La decisión de la justicia uruguaya de extraditar a Chile a tres de los oficiales del ejército de ese país vinculados a la red que retuvo a Berríos -Tomás Casella, Wellington Sarli y Eduardo Radaelli, los dos últimos coroneles en servicio activo- permitirá despejar muchas interrogantes.

A ello se suma el interrogatorio que hará a Michael Townley en Estados Unidos el juez Madrid, y la casi segura identificación del o de los autores materiales del asesinato de Berríos.

El cuerpo del bioquímico apareció en abril de 1995 sin rostro ni manos, enterrado de cabeza en el balneario El Pinar, de Montevideo.
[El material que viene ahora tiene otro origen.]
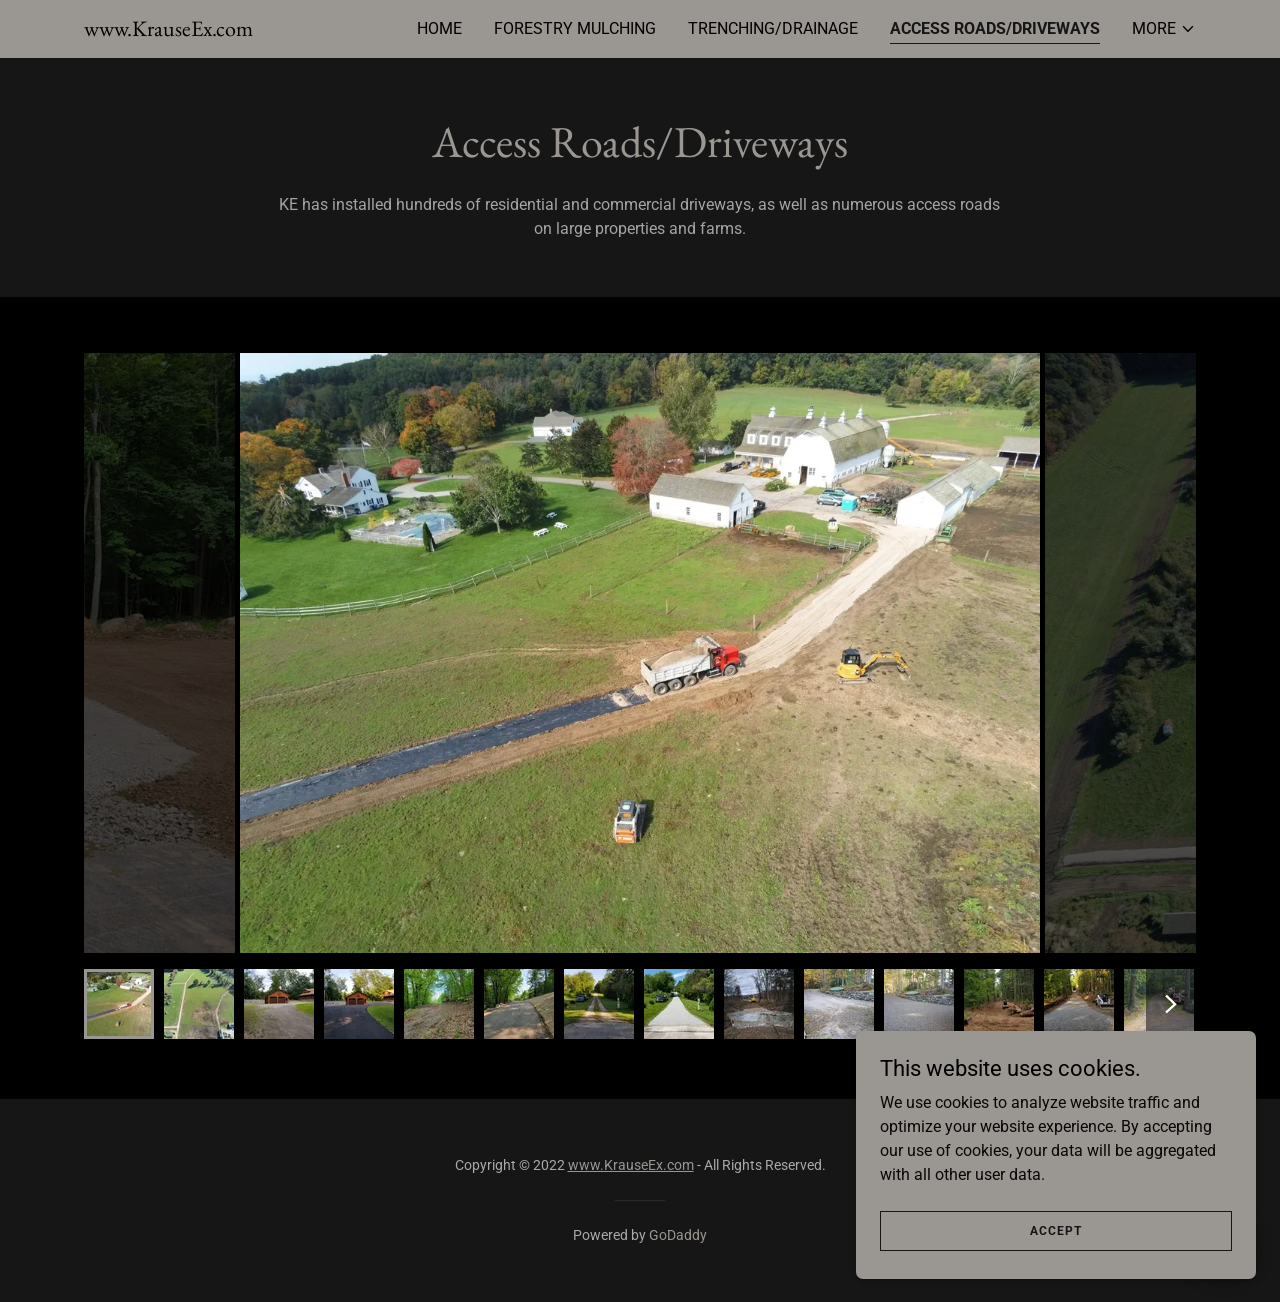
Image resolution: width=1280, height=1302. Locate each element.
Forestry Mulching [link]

Presentaba cuatro balazos en el tórax y otro en la nuca, además de varios huesos rotos producto de torturas y claros indicios de haber estado amarrado en el momento en que le dispararon con una Magnum 9 mm.

Las diligencias judiciales se encaminan también a un punto de intersección donde, probablemente, el homicidio de Berríos se encuentre con el asesinato del coronel Gerardo Huber (ver PF 611) perpetrado a comienzos de 1991 luego de haber sido secuestrado por la Brigada de Inteligencia del Ejército para impedir que revelara secretos inconfesables, propios de una organización mafiosa que se rige por la implacable ley del silencio.